Lord Wrotham got up suddenly and paced across the room. Ursula tried to read his countenance but his expression was inscrutable.

“Yes, as my father’s trusted adviser. Will you remain so with me? As trustee of the estate, will you support my decisions? Will you grant me the financial freedom to do what I must for the sake of my father’s business interests?”

“I’m not sure I could promise to always agree with your decisions but yes, I will remain as an adviser…if that is what you wish me to be.”

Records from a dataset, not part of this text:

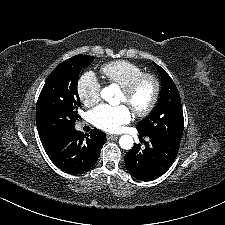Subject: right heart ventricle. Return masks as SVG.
Segmentation results:
<instances>
[{"instance_id":"obj_1","label":"right heart ventricle","mask_w":225,"mask_h":225,"mask_svg":"<svg viewBox=\"0 0 225 225\" xmlns=\"http://www.w3.org/2000/svg\"><path fill=\"white\" fill-rule=\"evenodd\" d=\"M101 72L108 82L117 84L121 88L131 80L144 73L142 67L126 60H116L104 64Z\"/></svg>"}]
</instances>
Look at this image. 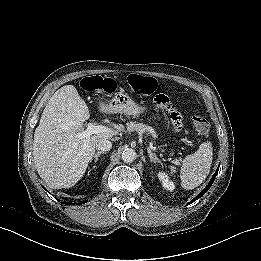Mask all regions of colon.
Instances as JSON below:
<instances>
[{
  "mask_svg": "<svg viewBox=\"0 0 261 261\" xmlns=\"http://www.w3.org/2000/svg\"><path fill=\"white\" fill-rule=\"evenodd\" d=\"M129 83L134 90L144 95L153 94L158 90V82L154 78L141 74H132L129 77ZM81 87L88 92L103 90L110 93L115 89V83L112 80H104L100 77L93 76L83 79L81 82ZM154 105L168 113L169 119L176 130L181 129V115L174 108L165 94H156L154 97ZM193 122L197 130L201 133H206L209 130V125L202 116H194Z\"/></svg>",
  "mask_w": 261,
  "mask_h": 261,
  "instance_id": "obj_1",
  "label": "colon"
}]
</instances>
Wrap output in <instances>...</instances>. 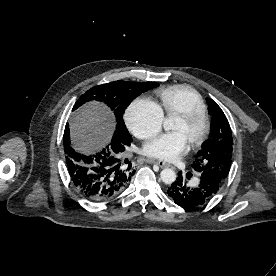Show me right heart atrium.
I'll list each match as a JSON object with an SVG mask.
<instances>
[{
    "instance_id": "obj_1",
    "label": "right heart atrium",
    "mask_w": 276,
    "mask_h": 276,
    "mask_svg": "<svg viewBox=\"0 0 276 276\" xmlns=\"http://www.w3.org/2000/svg\"><path fill=\"white\" fill-rule=\"evenodd\" d=\"M163 112L154 101L139 97L127 108L125 121L133 134L143 140L158 134L163 125Z\"/></svg>"
}]
</instances>
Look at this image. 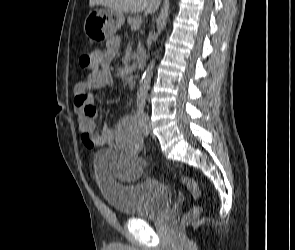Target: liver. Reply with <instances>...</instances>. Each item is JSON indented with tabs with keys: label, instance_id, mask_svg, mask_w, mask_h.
I'll use <instances>...</instances> for the list:
<instances>
[{
	"label": "liver",
	"instance_id": "1",
	"mask_svg": "<svg viewBox=\"0 0 295 250\" xmlns=\"http://www.w3.org/2000/svg\"><path fill=\"white\" fill-rule=\"evenodd\" d=\"M161 0H90L89 5H102L117 12L139 13L145 11L147 14L155 13L159 8Z\"/></svg>",
	"mask_w": 295,
	"mask_h": 250
}]
</instances>
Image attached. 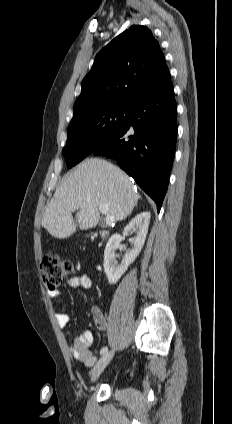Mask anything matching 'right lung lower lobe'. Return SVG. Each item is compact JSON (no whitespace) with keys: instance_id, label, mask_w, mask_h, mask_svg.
<instances>
[{"instance_id":"98d812e1","label":"right lung lower lobe","mask_w":232,"mask_h":424,"mask_svg":"<svg viewBox=\"0 0 232 424\" xmlns=\"http://www.w3.org/2000/svg\"><path fill=\"white\" fill-rule=\"evenodd\" d=\"M177 138V107L168 73L131 106L128 122L92 154L119 166L155 201L160 211L167 191Z\"/></svg>"}]
</instances>
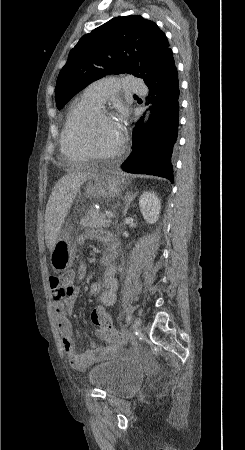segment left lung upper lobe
<instances>
[{
	"mask_svg": "<svg viewBox=\"0 0 245 450\" xmlns=\"http://www.w3.org/2000/svg\"><path fill=\"white\" fill-rule=\"evenodd\" d=\"M165 34L139 15L116 17L81 37L57 78V108L108 74L128 73L147 82L172 58Z\"/></svg>",
	"mask_w": 245,
	"mask_h": 450,
	"instance_id": "left-lung-upper-lobe-1",
	"label": "left lung upper lobe"
}]
</instances>
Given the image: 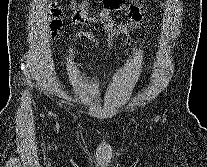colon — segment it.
I'll return each mask as SVG.
<instances>
[{
	"label": "colon",
	"mask_w": 207,
	"mask_h": 167,
	"mask_svg": "<svg viewBox=\"0 0 207 167\" xmlns=\"http://www.w3.org/2000/svg\"><path fill=\"white\" fill-rule=\"evenodd\" d=\"M51 17L50 28L53 31V34H56L63 24V15L61 10L58 7H53Z\"/></svg>",
	"instance_id": "obj_1"
}]
</instances>
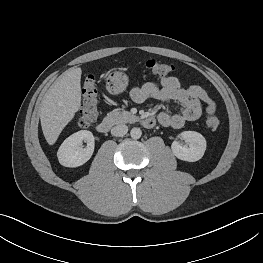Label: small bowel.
<instances>
[{"mask_svg": "<svg viewBox=\"0 0 263 263\" xmlns=\"http://www.w3.org/2000/svg\"><path fill=\"white\" fill-rule=\"evenodd\" d=\"M130 96L136 103H143L150 98L177 102L180 108L178 113L170 114L163 111L158 114V122L162 126L174 129L197 120L202 114V103L206 105V115H214L216 111L215 102L202 87L183 86L179 79L173 76L162 77L157 82H147L135 87Z\"/></svg>", "mask_w": 263, "mask_h": 263, "instance_id": "1", "label": "small bowel"}]
</instances>
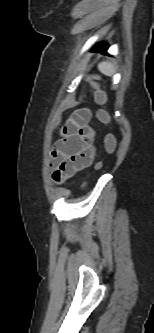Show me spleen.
<instances>
[{"label":"spleen","mask_w":154,"mask_h":333,"mask_svg":"<svg viewBox=\"0 0 154 333\" xmlns=\"http://www.w3.org/2000/svg\"><path fill=\"white\" fill-rule=\"evenodd\" d=\"M98 69L106 76H112L115 73V66L110 62H102L98 65Z\"/></svg>","instance_id":"obj_1"}]
</instances>
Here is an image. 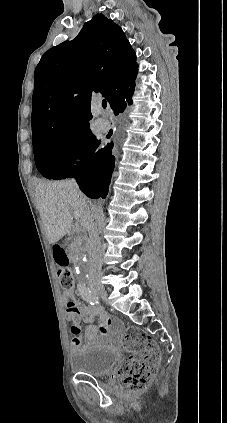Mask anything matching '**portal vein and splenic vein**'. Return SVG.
Returning <instances> with one entry per match:
<instances>
[{
  "label": "portal vein and splenic vein",
  "instance_id": "18ae733b",
  "mask_svg": "<svg viewBox=\"0 0 227 423\" xmlns=\"http://www.w3.org/2000/svg\"><path fill=\"white\" fill-rule=\"evenodd\" d=\"M74 215V217H78V213H76V214H73Z\"/></svg>",
  "mask_w": 227,
  "mask_h": 423
}]
</instances>
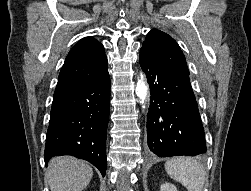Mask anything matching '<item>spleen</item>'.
Here are the masks:
<instances>
[{"instance_id": "spleen-1", "label": "spleen", "mask_w": 251, "mask_h": 191, "mask_svg": "<svg viewBox=\"0 0 251 191\" xmlns=\"http://www.w3.org/2000/svg\"><path fill=\"white\" fill-rule=\"evenodd\" d=\"M165 169L173 179L185 185L188 191H202L206 181L203 165L193 157H177L167 159Z\"/></svg>"}]
</instances>
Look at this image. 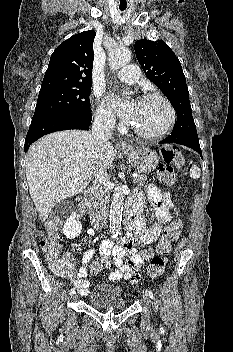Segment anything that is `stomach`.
Returning a JSON list of instances; mask_svg holds the SVG:
<instances>
[{"label":"stomach","mask_w":233,"mask_h":352,"mask_svg":"<svg viewBox=\"0 0 233 352\" xmlns=\"http://www.w3.org/2000/svg\"><path fill=\"white\" fill-rule=\"evenodd\" d=\"M122 153L138 171L144 173L154 170L159 162L157 153L144 147H132Z\"/></svg>","instance_id":"1"}]
</instances>
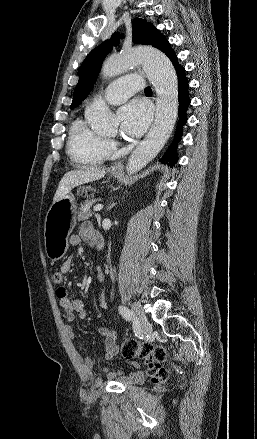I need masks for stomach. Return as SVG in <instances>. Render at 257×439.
<instances>
[{
    "instance_id": "1",
    "label": "stomach",
    "mask_w": 257,
    "mask_h": 439,
    "mask_svg": "<svg viewBox=\"0 0 257 439\" xmlns=\"http://www.w3.org/2000/svg\"><path fill=\"white\" fill-rule=\"evenodd\" d=\"M117 177L118 172H111ZM91 187H80L84 192ZM77 205L72 194H67L49 208L44 224V241L46 255L52 261L61 259L68 250V236L76 225Z\"/></svg>"
}]
</instances>
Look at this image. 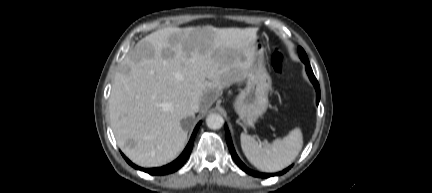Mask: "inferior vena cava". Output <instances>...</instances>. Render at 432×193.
<instances>
[{
	"instance_id": "1",
	"label": "inferior vena cava",
	"mask_w": 432,
	"mask_h": 193,
	"mask_svg": "<svg viewBox=\"0 0 432 193\" xmlns=\"http://www.w3.org/2000/svg\"><path fill=\"white\" fill-rule=\"evenodd\" d=\"M190 108L193 112H198L200 110V100L198 98H193L190 102Z\"/></svg>"
}]
</instances>
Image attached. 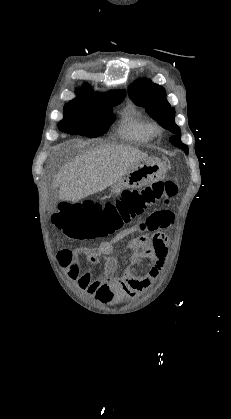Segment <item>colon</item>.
<instances>
[{"label":"colon","mask_w":231,"mask_h":419,"mask_svg":"<svg viewBox=\"0 0 231 419\" xmlns=\"http://www.w3.org/2000/svg\"><path fill=\"white\" fill-rule=\"evenodd\" d=\"M173 181L155 182L140 189L124 190L104 203L73 204L62 202L55 223L72 237L102 239L119 231L160 200L168 202L176 194ZM64 252H60V259ZM64 263L65 259L61 258Z\"/></svg>","instance_id":"colon-1"}]
</instances>
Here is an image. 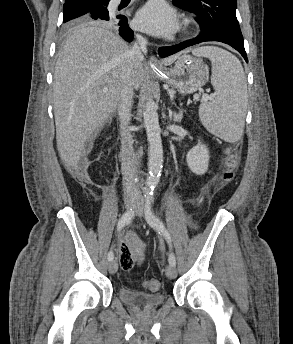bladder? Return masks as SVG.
<instances>
[{"label":"bladder","mask_w":293,"mask_h":344,"mask_svg":"<svg viewBox=\"0 0 293 344\" xmlns=\"http://www.w3.org/2000/svg\"><path fill=\"white\" fill-rule=\"evenodd\" d=\"M120 300L140 311L154 310L165 302V295L160 292L147 293L127 287L119 289Z\"/></svg>","instance_id":"31cf9c89"}]
</instances>
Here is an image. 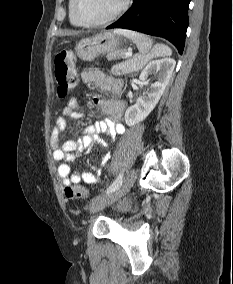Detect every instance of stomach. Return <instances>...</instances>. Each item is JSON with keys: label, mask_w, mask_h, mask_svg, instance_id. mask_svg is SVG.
I'll list each match as a JSON object with an SVG mask.
<instances>
[{"label": "stomach", "mask_w": 233, "mask_h": 284, "mask_svg": "<svg viewBox=\"0 0 233 284\" xmlns=\"http://www.w3.org/2000/svg\"><path fill=\"white\" fill-rule=\"evenodd\" d=\"M123 49V37L111 31H103L79 41L75 47L77 56L84 61H92L99 55Z\"/></svg>", "instance_id": "0dacf381"}]
</instances>
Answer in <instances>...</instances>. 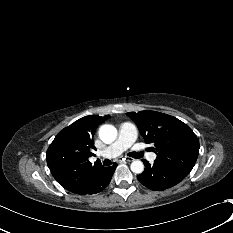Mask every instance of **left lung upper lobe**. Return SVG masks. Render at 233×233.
Here are the masks:
<instances>
[{
  "mask_svg": "<svg viewBox=\"0 0 233 233\" xmlns=\"http://www.w3.org/2000/svg\"><path fill=\"white\" fill-rule=\"evenodd\" d=\"M144 141L154 144L156 161L188 175L199 154V141L192 129L171 115L156 111L129 112Z\"/></svg>",
  "mask_w": 233,
  "mask_h": 233,
  "instance_id": "1",
  "label": "left lung upper lobe"
}]
</instances>
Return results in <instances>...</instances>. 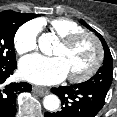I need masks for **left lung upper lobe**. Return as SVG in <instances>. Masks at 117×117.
Listing matches in <instances>:
<instances>
[{
	"mask_svg": "<svg viewBox=\"0 0 117 117\" xmlns=\"http://www.w3.org/2000/svg\"><path fill=\"white\" fill-rule=\"evenodd\" d=\"M81 23L89 30L95 32V34L101 40L105 50L104 63L102 67L98 70V72L93 77H91L88 81L84 82L83 84L88 85L92 88L101 90L102 92L107 94L113 78L112 77V73H113L112 56H111L110 50L105 40L103 39V37L97 31L91 28L85 21L81 20Z\"/></svg>",
	"mask_w": 117,
	"mask_h": 117,
	"instance_id": "obj_1",
	"label": "left lung upper lobe"
}]
</instances>
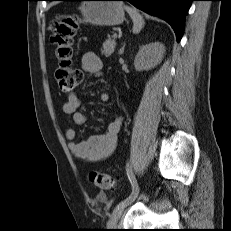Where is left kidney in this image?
I'll return each instance as SVG.
<instances>
[{
  "label": "left kidney",
  "instance_id": "5707ae66",
  "mask_svg": "<svg viewBox=\"0 0 231 231\" xmlns=\"http://www.w3.org/2000/svg\"><path fill=\"white\" fill-rule=\"evenodd\" d=\"M165 46L160 42H152L140 47L134 66L137 71L149 70L157 66L163 59Z\"/></svg>",
  "mask_w": 231,
  "mask_h": 231
}]
</instances>
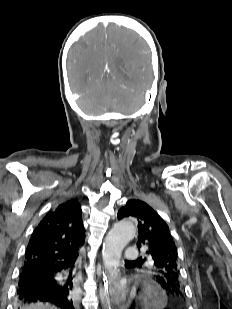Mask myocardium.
Returning <instances> with one entry per match:
<instances>
[{
  "label": "myocardium",
  "mask_w": 232,
  "mask_h": 309,
  "mask_svg": "<svg viewBox=\"0 0 232 309\" xmlns=\"http://www.w3.org/2000/svg\"><path fill=\"white\" fill-rule=\"evenodd\" d=\"M155 296V290L151 286H146L141 293V301L144 304L150 302Z\"/></svg>",
  "instance_id": "myocardium-1"
}]
</instances>
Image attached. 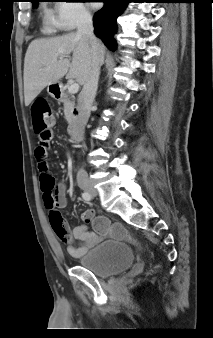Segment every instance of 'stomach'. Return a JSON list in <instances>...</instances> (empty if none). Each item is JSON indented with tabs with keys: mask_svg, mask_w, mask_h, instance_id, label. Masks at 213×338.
<instances>
[{
	"mask_svg": "<svg viewBox=\"0 0 213 338\" xmlns=\"http://www.w3.org/2000/svg\"><path fill=\"white\" fill-rule=\"evenodd\" d=\"M60 85L55 83L48 86L47 91L50 95L54 96L55 92L59 90Z\"/></svg>",
	"mask_w": 213,
	"mask_h": 338,
	"instance_id": "1",
	"label": "stomach"
}]
</instances>
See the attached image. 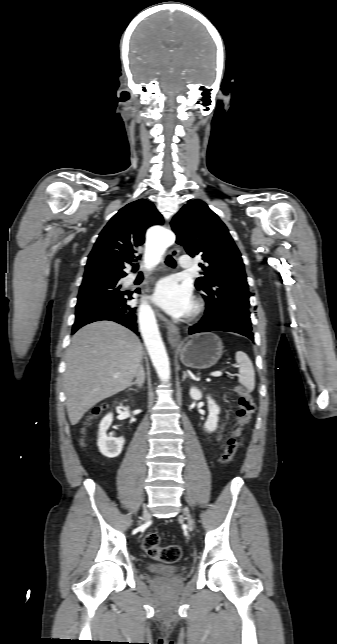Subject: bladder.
Returning <instances> with one entry per match:
<instances>
[{
	"label": "bladder",
	"mask_w": 337,
	"mask_h": 644,
	"mask_svg": "<svg viewBox=\"0 0 337 644\" xmlns=\"http://www.w3.org/2000/svg\"><path fill=\"white\" fill-rule=\"evenodd\" d=\"M145 568L147 571L158 575H175L182 571L181 566L161 563H147Z\"/></svg>",
	"instance_id": "bladder-1"
}]
</instances>
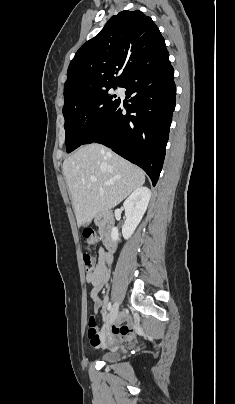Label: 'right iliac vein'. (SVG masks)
<instances>
[{
	"instance_id": "1",
	"label": "right iliac vein",
	"mask_w": 235,
	"mask_h": 404,
	"mask_svg": "<svg viewBox=\"0 0 235 404\" xmlns=\"http://www.w3.org/2000/svg\"><path fill=\"white\" fill-rule=\"evenodd\" d=\"M118 311H119V305H118V303H115L112 307L111 323H114L117 321Z\"/></svg>"
}]
</instances>
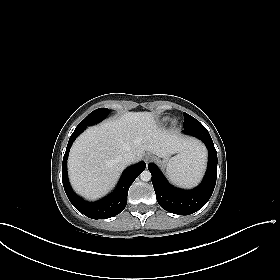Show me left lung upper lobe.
Returning a JSON list of instances; mask_svg holds the SVG:
<instances>
[{
    "instance_id": "obj_1",
    "label": "left lung upper lobe",
    "mask_w": 280,
    "mask_h": 280,
    "mask_svg": "<svg viewBox=\"0 0 280 280\" xmlns=\"http://www.w3.org/2000/svg\"><path fill=\"white\" fill-rule=\"evenodd\" d=\"M184 115V130H190V129H200L203 128L204 126L196 120L194 117L190 116L187 113H183Z\"/></svg>"
}]
</instances>
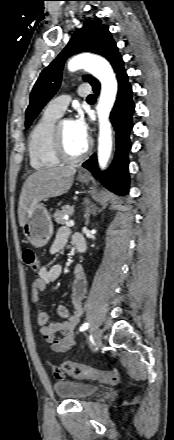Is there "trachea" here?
<instances>
[{
  "label": "trachea",
  "mask_w": 174,
  "mask_h": 440,
  "mask_svg": "<svg viewBox=\"0 0 174 440\" xmlns=\"http://www.w3.org/2000/svg\"><path fill=\"white\" fill-rule=\"evenodd\" d=\"M96 98L95 95L91 94L87 97L88 100H94Z\"/></svg>",
  "instance_id": "1"
}]
</instances>
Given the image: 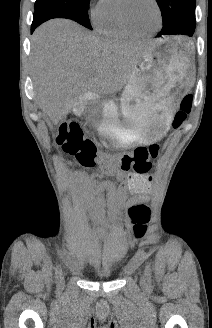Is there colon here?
Instances as JSON below:
<instances>
[{
    "instance_id": "5ec220e1",
    "label": "colon",
    "mask_w": 212,
    "mask_h": 328,
    "mask_svg": "<svg viewBox=\"0 0 212 328\" xmlns=\"http://www.w3.org/2000/svg\"><path fill=\"white\" fill-rule=\"evenodd\" d=\"M193 97L188 94L181 101L173 127L178 129L185 121L192 108ZM56 142L62 149L75 157L84 167H93L98 173H112L113 170H134L137 173H146L151 168V161L160 153V145L152 144L135 148L132 153H105L95 140L85 135L82 127L77 122H67L59 126ZM134 227L136 239H140L146 232V222L150 211L147 207L133 206L129 210Z\"/></svg>"
}]
</instances>
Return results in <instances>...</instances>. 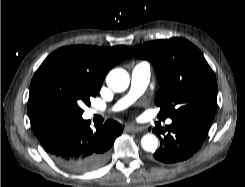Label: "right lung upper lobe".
<instances>
[{
    "label": "right lung upper lobe",
    "instance_id": "1",
    "mask_svg": "<svg viewBox=\"0 0 245 187\" xmlns=\"http://www.w3.org/2000/svg\"><path fill=\"white\" fill-rule=\"evenodd\" d=\"M131 56L124 45L110 48L96 46H67L54 51L50 57L62 59L88 76L90 81L100 86L113 66Z\"/></svg>",
    "mask_w": 245,
    "mask_h": 187
}]
</instances>
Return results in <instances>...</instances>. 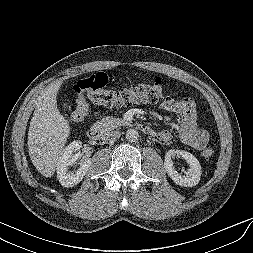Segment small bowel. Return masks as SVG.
Listing matches in <instances>:
<instances>
[{"label":"small bowel","mask_w":253,"mask_h":253,"mask_svg":"<svg viewBox=\"0 0 253 253\" xmlns=\"http://www.w3.org/2000/svg\"><path fill=\"white\" fill-rule=\"evenodd\" d=\"M161 108L179 116V137L184 144L195 150L205 147L208 135L198 126L195 103L192 98L167 97L161 103ZM157 138L162 142H169L172 139V134L168 130H162L157 133Z\"/></svg>","instance_id":"obj_1"}]
</instances>
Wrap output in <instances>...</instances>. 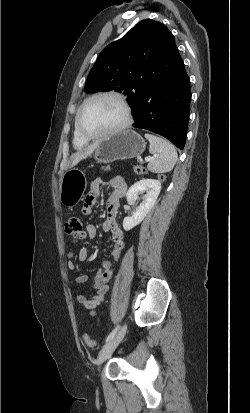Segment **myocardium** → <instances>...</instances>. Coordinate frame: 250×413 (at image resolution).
Segmentation results:
<instances>
[{
    "mask_svg": "<svg viewBox=\"0 0 250 413\" xmlns=\"http://www.w3.org/2000/svg\"><path fill=\"white\" fill-rule=\"evenodd\" d=\"M100 97H110V98H113L116 101H118L120 103V105L123 107V110H124V120L119 126H117L114 129H111L109 131L98 133V134L86 133L82 129V126H81V116H82L83 110L89 102H91L94 99L100 98ZM131 123H132V109H131L130 105L128 104V102L126 101V99L123 97V95H121L120 93L115 92V91H101V92H97V93H94L91 96H89L80 105V107L77 111V114H76V118H75V126H76V130H77L78 134L83 139H86L88 141L89 140L102 139V138L117 135V134L125 131L131 125Z\"/></svg>",
    "mask_w": 250,
    "mask_h": 413,
    "instance_id": "f54148a6",
    "label": "myocardium"
}]
</instances>
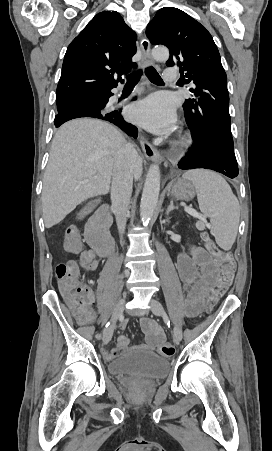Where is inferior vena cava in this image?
Segmentation results:
<instances>
[{
  "label": "inferior vena cava",
  "mask_w": 272,
  "mask_h": 451,
  "mask_svg": "<svg viewBox=\"0 0 272 451\" xmlns=\"http://www.w3.org/2000/svg\"><path fill=\"white\" fill-rule=\"evenodd\" d=\"M138 160V154L131 144H125L118 150L114 158L111 200L116 224L120 233L126 226L128 206L132 194L133 168Z\"/></svg>",
  "instance_id": "602c4592"
}]
</instances>
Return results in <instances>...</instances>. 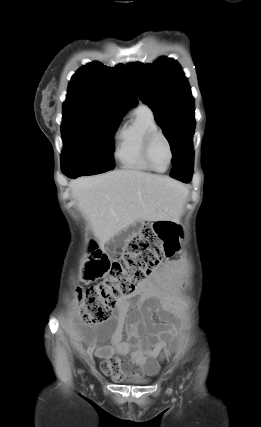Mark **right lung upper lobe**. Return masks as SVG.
Here are the masks:
<instances>
[{
  "label": "right lung upper lobe",
  "instance_id": "obj_1",
  "mask_svg": "<svg viewBox=\"0 0 261 427\" xmlns=\"http://www.w3.org/2000/svg\"><path fill=\"white\" fill-rule=\"evenodd\" d=\"M136 104L128 69L124 65L109 68L94 62L72 77L63 113L89 111L122 118Z\"/></svg>",
  "mask_w": 261,
  "mask_h": 427
}]
</instances>
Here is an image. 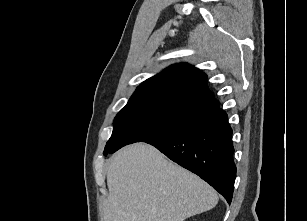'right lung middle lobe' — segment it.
Listing matches in <instances>:
<instances>
[{
  "instance_id": "right-lung-middle-lobe-1",
  "label": "right lung middle lobe",
  "mask_w": 307,
  "mask_h": 221,
  "mask_svg": "<svg viewBox=\"0 0 307 221\" xmlns=\"http://www.w3.org/2000/svg\"><path fill=\"white\" fill-rule=\"evenodd\" d=\"M210 109L177 101L128 102L114 120L104 155L135 142H149L175 134L195 123Z\"/></svg>"
}]
</instances>
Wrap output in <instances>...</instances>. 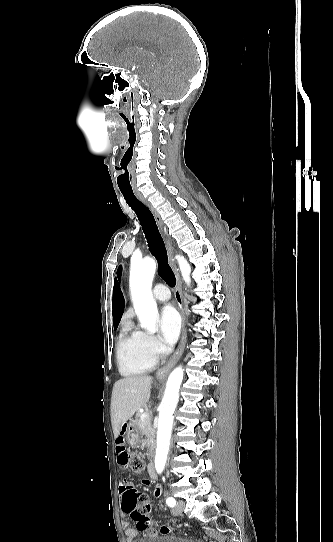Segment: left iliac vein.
I'll return each instance as SVG.
<instances>
[{"instance_id": "left-iliac-vein-1", "label": "left iliac vein", "mask_w": 333, "mask_h": 542, "mask_svg": "<svg viewBox=\"0 0 333 542\" xmlns=\"http://www.w3.org/2000/svg\"><path fill=\"white\" fill-rule=\"evenodd\" d=\"M184 507H185L184 501L183 500H178L175 507H174V509L172 510V513L174 515H179V514L182 513Z\"/></svg>"}]
</instances>
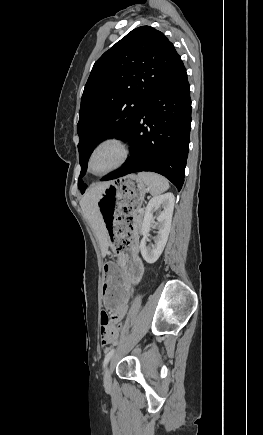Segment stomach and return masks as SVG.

The question hung in the air and Ursula flushed. The implication was clear. But she wasn’t ready to make any commitment, least of all to him. She needed to succeed on her own terms first. If she succumbed now, she feared losing all her newfound independence.

“It is.” Her words were quiet, but they seem to echo through the room.

Lord Wrotham stood by the fireplace, his expression still un-readable. Ursula arose and started to approach him. For a moment, as their eyes met, it looked as if he might speak. But he remained silent and Ursula could take little comfort from the manner of his leaving. He merely flipped open his fob watch, commented on the late hour, and then said, with a dismissive shrug of his shoulders, that he had to be going.

“I have to leave for Ireland tomorrow.”

“Ireland?” Ursula exclaimed.

“Yes, I am advising counsel on an important trial that begins in Dublin tomorrow.” He walked across the room and opened the door.

“But when will you return?” she called out.

“I’m not sure. Hargreaves will let you know when I am back.”

And with that he left her standing in the room, wishing he would stay.